La pressione dei movimenti ottiene risultati: il 26 giugno tavolo in prefettura

Ai movimenti l'uscita di Zevi ("la nostra disponibilità ad un percorso condiviso non ammette nuove occupazioni di immobili, siano essi pubblici o privati, che rischiano solamente di interrompere il dialogo fruttuoso") non è piaciuta moltissimo. Però un risultato, nonostante l'occupazione sia durata meno di 10 ore, l'hanno ottenuto: lunedì è stato convocato un tavolo in prefettura, con il nuovo inquilino di Palazzo Valentini, Lamberto Giannini, che incontrerà proprio i movimenti. Sulla presenza di altre istituzioni non si hanno ancora conferme: il Comune, ad ora, non ha ricevuto alcun invito. Ma potrebbe arrivare anche la mattina stessa dell'incontro. "Noi ci auguriamo che ci siano tutti, Regione e Città Metropolitana comprese" dicono da Sinistra Civica Ecologista, partito che si è espresso subito sull'occupazione di Rebibbia, a quanto si apprende anche presentandosi alla ex scuola di via Tiburtina con un rappresentante capitolino, Alessandro Luparelli.  "E' necessario fare il punto sulla situazione delle scuole e altri immobili in disuso - hanno detto i capitolini, insieme anche all'esponente SCE nell'ex provincia, Roberto Eufemia - per cui non esistano già progetti in corso, e definire un precorso per il loro riutilizzo. Per noi la strada da percorrere è quella della rigenerazione urbana dal basso". 

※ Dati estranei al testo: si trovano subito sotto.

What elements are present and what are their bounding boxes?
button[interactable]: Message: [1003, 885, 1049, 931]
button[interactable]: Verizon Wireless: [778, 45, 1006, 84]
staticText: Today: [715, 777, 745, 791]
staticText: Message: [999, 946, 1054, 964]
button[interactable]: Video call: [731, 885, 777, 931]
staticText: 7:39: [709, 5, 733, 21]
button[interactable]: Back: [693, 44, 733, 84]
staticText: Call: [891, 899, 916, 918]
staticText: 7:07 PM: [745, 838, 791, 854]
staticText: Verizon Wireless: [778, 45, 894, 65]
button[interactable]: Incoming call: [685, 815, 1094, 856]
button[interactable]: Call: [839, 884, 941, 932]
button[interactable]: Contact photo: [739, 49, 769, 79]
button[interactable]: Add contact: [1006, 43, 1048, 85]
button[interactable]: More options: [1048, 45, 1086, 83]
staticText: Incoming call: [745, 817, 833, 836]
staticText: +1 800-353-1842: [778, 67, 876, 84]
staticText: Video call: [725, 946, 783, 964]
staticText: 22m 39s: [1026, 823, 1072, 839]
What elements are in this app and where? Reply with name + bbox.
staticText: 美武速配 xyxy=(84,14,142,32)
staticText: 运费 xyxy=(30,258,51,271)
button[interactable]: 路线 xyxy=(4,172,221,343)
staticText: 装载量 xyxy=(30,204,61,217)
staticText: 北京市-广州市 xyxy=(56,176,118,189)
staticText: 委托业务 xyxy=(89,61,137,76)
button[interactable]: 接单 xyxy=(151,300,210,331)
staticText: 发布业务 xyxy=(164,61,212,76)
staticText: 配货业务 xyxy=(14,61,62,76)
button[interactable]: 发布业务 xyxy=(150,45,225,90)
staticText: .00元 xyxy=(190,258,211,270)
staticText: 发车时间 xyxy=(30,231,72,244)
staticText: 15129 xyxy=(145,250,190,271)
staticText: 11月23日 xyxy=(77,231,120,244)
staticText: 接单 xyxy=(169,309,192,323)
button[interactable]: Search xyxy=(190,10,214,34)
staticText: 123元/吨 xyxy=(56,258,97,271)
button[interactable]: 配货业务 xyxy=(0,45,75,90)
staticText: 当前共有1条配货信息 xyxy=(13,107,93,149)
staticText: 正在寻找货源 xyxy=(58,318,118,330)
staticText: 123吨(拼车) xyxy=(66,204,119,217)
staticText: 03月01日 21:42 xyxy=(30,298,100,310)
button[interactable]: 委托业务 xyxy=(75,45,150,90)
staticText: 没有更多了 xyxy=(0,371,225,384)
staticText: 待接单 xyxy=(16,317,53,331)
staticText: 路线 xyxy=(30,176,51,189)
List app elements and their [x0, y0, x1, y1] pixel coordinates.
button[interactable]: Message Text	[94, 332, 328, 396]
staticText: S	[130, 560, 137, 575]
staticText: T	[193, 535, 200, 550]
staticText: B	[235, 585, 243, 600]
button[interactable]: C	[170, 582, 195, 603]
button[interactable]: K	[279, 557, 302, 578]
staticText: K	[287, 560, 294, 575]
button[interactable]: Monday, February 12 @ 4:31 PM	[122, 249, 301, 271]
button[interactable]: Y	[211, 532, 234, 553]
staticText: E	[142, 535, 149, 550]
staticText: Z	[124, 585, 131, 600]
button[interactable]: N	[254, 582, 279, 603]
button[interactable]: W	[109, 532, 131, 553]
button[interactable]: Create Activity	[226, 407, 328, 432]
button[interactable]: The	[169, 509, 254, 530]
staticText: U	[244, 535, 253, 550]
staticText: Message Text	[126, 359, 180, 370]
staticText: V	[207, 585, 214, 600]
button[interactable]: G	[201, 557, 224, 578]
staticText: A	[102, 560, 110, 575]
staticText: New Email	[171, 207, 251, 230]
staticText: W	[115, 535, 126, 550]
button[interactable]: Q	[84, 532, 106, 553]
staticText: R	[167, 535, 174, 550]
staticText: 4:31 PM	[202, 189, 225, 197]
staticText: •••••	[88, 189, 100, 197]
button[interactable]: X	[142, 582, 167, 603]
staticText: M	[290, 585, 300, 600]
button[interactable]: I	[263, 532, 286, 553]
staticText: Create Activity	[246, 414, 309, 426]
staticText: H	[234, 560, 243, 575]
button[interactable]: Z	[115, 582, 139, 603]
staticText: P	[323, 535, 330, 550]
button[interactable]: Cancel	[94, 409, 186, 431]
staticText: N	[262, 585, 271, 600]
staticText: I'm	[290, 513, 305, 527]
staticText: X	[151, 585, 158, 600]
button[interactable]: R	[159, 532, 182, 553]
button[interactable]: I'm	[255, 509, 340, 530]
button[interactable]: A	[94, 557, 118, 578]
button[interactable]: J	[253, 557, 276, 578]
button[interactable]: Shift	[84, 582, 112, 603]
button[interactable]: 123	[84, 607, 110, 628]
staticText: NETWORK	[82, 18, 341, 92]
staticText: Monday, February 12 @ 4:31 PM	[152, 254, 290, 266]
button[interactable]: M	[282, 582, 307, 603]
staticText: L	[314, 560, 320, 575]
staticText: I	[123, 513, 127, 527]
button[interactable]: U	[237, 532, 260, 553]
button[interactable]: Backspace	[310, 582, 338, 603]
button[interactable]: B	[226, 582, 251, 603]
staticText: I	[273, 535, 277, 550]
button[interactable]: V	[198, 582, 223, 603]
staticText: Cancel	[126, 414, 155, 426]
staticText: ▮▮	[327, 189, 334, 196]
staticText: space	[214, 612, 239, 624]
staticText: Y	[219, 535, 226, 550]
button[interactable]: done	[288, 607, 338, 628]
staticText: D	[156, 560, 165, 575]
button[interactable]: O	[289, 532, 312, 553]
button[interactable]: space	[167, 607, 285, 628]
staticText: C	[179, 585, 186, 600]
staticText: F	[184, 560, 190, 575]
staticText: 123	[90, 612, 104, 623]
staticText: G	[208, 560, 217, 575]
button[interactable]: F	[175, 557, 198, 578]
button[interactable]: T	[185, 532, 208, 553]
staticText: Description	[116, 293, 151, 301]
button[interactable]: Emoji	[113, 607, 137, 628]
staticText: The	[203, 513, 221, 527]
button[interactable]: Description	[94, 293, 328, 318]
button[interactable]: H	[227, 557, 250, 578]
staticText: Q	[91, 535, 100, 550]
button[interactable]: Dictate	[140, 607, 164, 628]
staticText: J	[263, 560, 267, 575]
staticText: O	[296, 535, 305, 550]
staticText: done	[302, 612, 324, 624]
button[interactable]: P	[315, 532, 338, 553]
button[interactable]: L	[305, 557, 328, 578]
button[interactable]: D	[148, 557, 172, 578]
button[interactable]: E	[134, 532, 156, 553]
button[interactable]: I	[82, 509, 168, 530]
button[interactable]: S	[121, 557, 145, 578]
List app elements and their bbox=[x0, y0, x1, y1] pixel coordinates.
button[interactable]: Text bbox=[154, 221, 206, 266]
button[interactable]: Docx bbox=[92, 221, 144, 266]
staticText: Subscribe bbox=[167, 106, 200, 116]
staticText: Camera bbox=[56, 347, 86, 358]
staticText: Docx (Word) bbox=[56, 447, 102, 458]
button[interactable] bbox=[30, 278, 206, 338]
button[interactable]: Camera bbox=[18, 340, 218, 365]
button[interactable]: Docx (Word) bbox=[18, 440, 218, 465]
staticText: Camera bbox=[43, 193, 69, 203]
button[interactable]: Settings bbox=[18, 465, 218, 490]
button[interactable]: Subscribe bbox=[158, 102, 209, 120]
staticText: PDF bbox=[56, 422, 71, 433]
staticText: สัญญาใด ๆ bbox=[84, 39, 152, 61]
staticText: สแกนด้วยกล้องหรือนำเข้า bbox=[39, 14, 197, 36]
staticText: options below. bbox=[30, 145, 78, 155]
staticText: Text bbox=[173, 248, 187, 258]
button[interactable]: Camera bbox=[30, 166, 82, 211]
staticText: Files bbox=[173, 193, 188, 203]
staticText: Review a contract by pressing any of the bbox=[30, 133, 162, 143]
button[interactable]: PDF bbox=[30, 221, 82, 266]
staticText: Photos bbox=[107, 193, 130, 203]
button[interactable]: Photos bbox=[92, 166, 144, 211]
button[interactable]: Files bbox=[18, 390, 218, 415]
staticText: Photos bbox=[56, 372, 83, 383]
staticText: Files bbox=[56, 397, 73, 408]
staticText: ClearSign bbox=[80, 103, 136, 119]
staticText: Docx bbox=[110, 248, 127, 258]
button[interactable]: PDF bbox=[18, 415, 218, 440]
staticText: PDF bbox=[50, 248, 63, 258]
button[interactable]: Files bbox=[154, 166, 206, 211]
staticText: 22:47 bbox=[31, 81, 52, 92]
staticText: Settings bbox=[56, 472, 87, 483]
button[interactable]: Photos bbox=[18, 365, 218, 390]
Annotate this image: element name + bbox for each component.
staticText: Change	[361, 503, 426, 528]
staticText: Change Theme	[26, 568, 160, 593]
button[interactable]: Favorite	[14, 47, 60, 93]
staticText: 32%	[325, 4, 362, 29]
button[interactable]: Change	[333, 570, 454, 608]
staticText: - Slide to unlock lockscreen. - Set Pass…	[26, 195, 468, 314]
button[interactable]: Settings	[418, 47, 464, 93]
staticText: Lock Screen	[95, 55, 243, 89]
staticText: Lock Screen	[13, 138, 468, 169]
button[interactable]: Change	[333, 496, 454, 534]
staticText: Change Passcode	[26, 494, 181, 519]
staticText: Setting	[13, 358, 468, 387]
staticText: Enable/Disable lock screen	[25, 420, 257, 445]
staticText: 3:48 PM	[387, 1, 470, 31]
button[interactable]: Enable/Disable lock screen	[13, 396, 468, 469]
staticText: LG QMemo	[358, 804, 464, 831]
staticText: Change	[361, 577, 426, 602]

La linea Zevi: combattere l'illegalità pensando ai più fragili. Ma basta occupazioni

Qualche mese fa ha tenuto banco per alcuni giorni la polemica sulla chat WhatsApp creata dall'assessorato capitolino per condividere il Piano Casa, ancora in bozze, con sindacati inquilini e movimenti. Le destre, il Movimento Cinquestelle e una parte della stampa (soprattutto televisiva) hanno sottolineato l'inopportunità di un filo rosso tra occupanti e istituzioni. Si potrebbe pensare che la mano ferma di Zevi nelle ore dell'occupazione di Rebibbia sia stato un modo per "recuperare terreno" rispetto a coloro che ritengono si debbano mantenere le distanze tra i due mondi. Non è così. Da parte del Comune c'è la volontà, a quanto si apprende, di mantenere un delicatissimo equilibrio tra il ripristino della legalità e la tutela dei più fragili: da una parte non si può permettere che i cittadini paghino con le loro tasse i risarcimenti da riconoscere ai proprietari di immobili occupati, dall'altra non si può lasciare che famiglie con gravi difficoltà economiche, problematiche legate alla salute fisica e mentale e magari anche lunghe esperienze di precarietà abitativa si trovino in strada oppure nelle condizioni di occupare perché reduci da uno sfratto. In mezzo a tutto ciò, le irruzioni nei palazzi vuoti non aiutano, pensano dalle parti di largo Giovanni da Verrazzano. 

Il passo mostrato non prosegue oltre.